Hooch nodded, but his jaw was tight. "Understood, sir."
"You have a third man," Reeves added. He gestured to a young soldier pulling a rucksack out of the jeep. "Private Jenkins. 101st Airborne. He's your extra set of eyes and he's carrying the high-gain recording gear. If you see something, I want it in 4K."
Jenkins looked green. Not sick-green, but new-green. He looked like he was twelve years old and holding a rifle that was too big for him.
"Try not to puke in my chopper, kid," Hooch muttered. "Let's mount up."
SECTOR 7 (THE IRON COAST)
AIRSPACE OVER THE MAGNETIC PEAK
18:45 LOCAL TIME
The Little Bird was a glorified lawnmower with a rotor blade. It was small, fast, and agile, perfect for "Nap-of-the-Earth" flying.
Hooch flew with the doors off. The wind screamed through the cockpit, smelling of ozone and sulfur.
" entering Sector 3," Hooch said over the comms. "Initiating spiral search. Altitude 200 feet."
He banked the helicopter hard, starting the first circle. The 500-meter radius.
Below them, the battlefield from yesterday was a graveyard. The carcass of the Matriarch Spider was still there, a massive, rotting mound of purple shell. Scavenger beetles—the size of dinner plates—were already picking it clean.
"Anything on the thermal?" Hooch asked.
"Negative," Sparks replied, his face buried in the sensor display. "Just residual heat from the dead bugs. Cold rocks. Cold bodies."
Hooch grimaced. "Expanding to 1 kilometer."
He widened the turn. The Little Bird dipped its nose, picking up speed.
They flew over the petrified forest. The black trees reached up like skeletal hands trying to grab the skids.

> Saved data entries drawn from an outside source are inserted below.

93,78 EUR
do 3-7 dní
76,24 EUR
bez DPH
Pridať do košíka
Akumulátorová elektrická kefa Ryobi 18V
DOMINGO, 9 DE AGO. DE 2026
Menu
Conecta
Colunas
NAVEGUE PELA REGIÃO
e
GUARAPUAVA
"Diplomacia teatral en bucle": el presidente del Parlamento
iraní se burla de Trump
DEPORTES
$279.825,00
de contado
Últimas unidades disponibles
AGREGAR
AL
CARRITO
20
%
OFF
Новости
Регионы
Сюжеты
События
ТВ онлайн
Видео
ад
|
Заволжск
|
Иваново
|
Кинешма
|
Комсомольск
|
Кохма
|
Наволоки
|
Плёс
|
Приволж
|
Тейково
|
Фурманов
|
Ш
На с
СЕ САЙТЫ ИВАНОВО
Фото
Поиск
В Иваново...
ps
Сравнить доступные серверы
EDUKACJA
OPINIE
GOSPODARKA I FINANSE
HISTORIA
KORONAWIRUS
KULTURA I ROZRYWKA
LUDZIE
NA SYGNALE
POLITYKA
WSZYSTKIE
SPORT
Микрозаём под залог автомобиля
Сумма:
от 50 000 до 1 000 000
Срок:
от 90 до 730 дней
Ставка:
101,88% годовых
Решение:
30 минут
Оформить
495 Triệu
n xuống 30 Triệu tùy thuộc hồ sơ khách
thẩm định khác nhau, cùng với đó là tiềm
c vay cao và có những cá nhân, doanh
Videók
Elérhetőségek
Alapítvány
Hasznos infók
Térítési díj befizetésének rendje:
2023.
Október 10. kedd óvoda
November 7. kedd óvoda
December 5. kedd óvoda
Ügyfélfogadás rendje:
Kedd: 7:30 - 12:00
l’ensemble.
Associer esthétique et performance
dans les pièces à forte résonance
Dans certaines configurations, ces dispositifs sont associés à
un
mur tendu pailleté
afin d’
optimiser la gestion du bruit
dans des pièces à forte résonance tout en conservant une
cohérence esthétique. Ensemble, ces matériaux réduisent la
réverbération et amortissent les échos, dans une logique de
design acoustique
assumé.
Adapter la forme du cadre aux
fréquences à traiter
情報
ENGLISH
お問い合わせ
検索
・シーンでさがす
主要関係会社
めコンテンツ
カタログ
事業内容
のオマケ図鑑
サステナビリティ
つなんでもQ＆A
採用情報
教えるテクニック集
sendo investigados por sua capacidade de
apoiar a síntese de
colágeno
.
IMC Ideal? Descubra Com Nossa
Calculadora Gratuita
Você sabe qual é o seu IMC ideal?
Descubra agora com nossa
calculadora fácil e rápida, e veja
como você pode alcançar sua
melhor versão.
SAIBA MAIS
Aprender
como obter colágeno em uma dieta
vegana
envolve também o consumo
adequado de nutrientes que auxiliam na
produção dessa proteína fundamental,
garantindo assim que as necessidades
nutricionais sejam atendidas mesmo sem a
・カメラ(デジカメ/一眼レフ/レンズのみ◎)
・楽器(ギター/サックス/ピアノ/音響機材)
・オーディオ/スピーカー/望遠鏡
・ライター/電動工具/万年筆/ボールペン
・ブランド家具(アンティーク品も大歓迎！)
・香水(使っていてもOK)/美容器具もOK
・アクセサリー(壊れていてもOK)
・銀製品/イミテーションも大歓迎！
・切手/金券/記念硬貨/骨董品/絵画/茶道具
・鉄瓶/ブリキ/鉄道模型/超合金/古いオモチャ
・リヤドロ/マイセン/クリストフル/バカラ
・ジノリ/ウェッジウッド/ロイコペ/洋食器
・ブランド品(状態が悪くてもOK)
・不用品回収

"Come on," Hooch whispered. "Give me something. A glint. A flare. Don't just be gone."
Circle two complete. Nothing.
"Pushing to 1.5 kilometers," Hooch announced. "We're getting into the deep canyons now."
The terrain here was jagged. Deep fissures cut into the earth, emitting plumes of steam. The magnetic interference was getting worse; the HUD in Hooch's helmet flickered with static snow.
"Wait," Sparks said, his voice jumping an octave. "I got a blip. 3 o'clock low."
Hooch swung the bird around, banking aggressively. "Talk to me. Biological?"
"It's... faint," Sparks squinted. "It's not a single signature. It's a cluster. Shielded. Someone is trying to hide a campfire."
Hooch looked down. Through the gloom, he saw a narrow ravine, shadowed by an overhang.
"I see it," Hooch said. "Faint orange glow on the FLIR. That's them. It has to be."
He keyed the long-range radio.
"Triton Base, this is Sparrow-1. I have possible contact. Sector 7-Bravo. Grid reference 44-9. Over."
Static.
HSSSSSS-CRACKLE-POP.
"Triton, do you copy?"
HSSSSSSSS.
"God dammit," Hooch slammed his hand on the console. "We're jammed. High-band, low-band, it's all white noise."
"LT, we should RTB," Sparks said nervously. "Orders were to run. We mark the coordinates, go back, and bring the cavalry."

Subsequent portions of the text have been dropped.